• Author(s) : Jingyang Lin, Yingda Xia, Jianpeng Zhang, Ke Yan, Le Lu, Jiebo Luo, Ling Zhang

Medical Vision-Language Pretraining (Med-VLP) aims to bridge the gap between visual content from medical images and their corresponding textual descriptions. While existing Med-VLP methods have primarily focused on 2D images depicting single body parts, such as chest X-rays, this paper extends the scope of Med-VLP to encompass 3D images, specifically targeting full-body scenarios by utilizing a multimodal dataset of CT scans and associated reports.

CT-GLIP: 3D Grounded Language-Image Pretraining with CT Scans and Radiology Reports for Full-Body Scenarios

Compared to its 2D counterpart, 3D VLP faces the challenge of effectively capturing essential semantics from the significantly sparser representation inherent in 3D imaging. To address this, the researchers introduce CT-GLIP (Grounded Language-Image Pre Training with CT scans), a novel approach that constructs organ-level image-text pairs to enhance multimodal contrastive learning. This method aligns grounded visual features with precise diagnostic text, ensuring a strong connection between the visual and textual modalities.

Additionally, the authors developed an abnormality dictionary to augment the contrastive learning process with diverse negative samples.

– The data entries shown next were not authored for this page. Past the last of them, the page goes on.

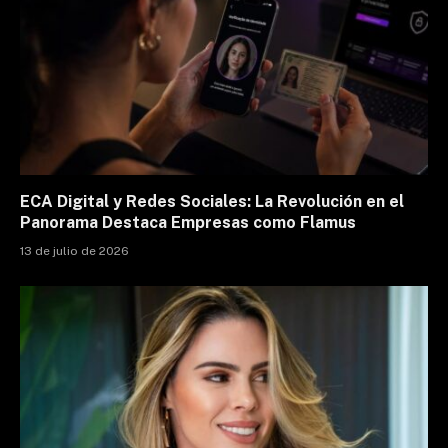
ECA Digital y Redes Sociales: La Revolución en el
Panorama Destaca Empresas como Flamus
13 de julio de 2026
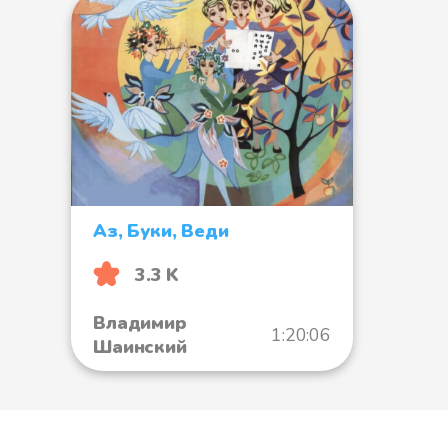
Аз, Буки, Веди
3.3 K
Владимир
1:20:06
Шаинский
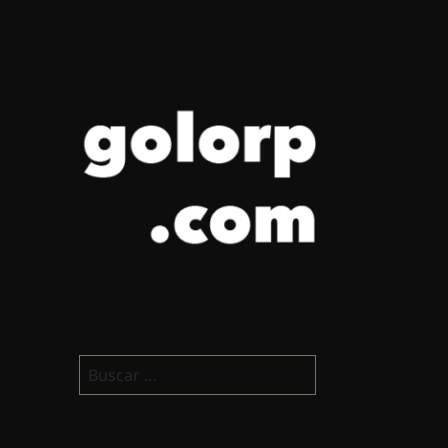
golorp.com
Buscar:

This innovative technique further enhances the model’s ability to accurately identify organs and abnormalities using natural language descriptions.

CT-GLIP was trained on a comprehensive multimodal CT dataset comprising 44,011 organ-level vision-text pairs from 17,702 patients across 104 organs. The performance of the model was validated on a separate test set of 1,130 patients, focusing on the 16 most frequent abnormalities across 7 organs. The experimental results demonstrate CT-GLIP’s superior performance over the standard CLIP framework across zero-shot and fine-tuning scenarios, using both CNN and ViT architectures.

This research represents a significant advancement in the field of medical vision-language pretraining, extending its capabilities to 3D imaging modalities and paving the way for more accurate and efficient diagnosis and analysis of full-body medical scans.